How do I tell Javascript to run a string only on a certain page?

Hi, so for example if I created a string that is a pop up prompt that says "what is your name" , How do I make it so this pop up prompt only appears on the contact me page and the terms of use page for example on my wordpress website ?

How do you specify what pages you want certain strings to run on ?

2 Answers

Kevin Korte
Kevin Korte
28,149 Points

Wordpress gives you a is_page function.

So for instance you can put your JS alert inside of that function, so it only gets included if that function evaluates to true, so for instance:

<?php

is_page( 'contact') || is_page( 'terms-of-use' ) {

?>

<script>
alert( "What is your name?" );
</script>

<?php
}
?>

What you put inside the is_page function depends on the page. It can be the page title, page ID, or page slug. That bit of JS will only be sent to the browser by the server, if that PHP block evaluates true.
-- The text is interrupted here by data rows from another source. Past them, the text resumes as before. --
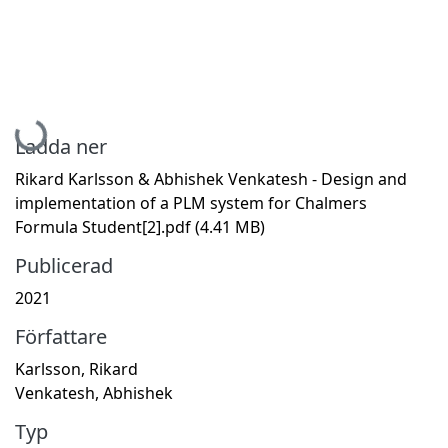
Hämtar...
Ladda ner
Rikard Karlsson & Abhishek Venkatesh - Design and
implementation of a PLM system for Chalmers
Formula Student[2].pdf
(4.41 MB)
Publicerad
2021
Författare
Karlsson, Rikard
Venkatesh, Abhishek
Typ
Obviously, you can put whatever you want inside of the script tags for JS. I just threw in a cheesy alert for demo purposes.

ian izaguirre
ian izaguirre
3,220 Points

hi thanks for helping me I don't understand though why you have php and script tags written? Is this not all done solely in the js file im working in?

Kevin Korte
Kevin Korte
28,149 Points

No, at least not the way I'm writing. I'm using the server to control what does and does not get sent up the the client's browser. If the server evaluates that PHP statement as true, you can send whatever you want inside of that block to the browser.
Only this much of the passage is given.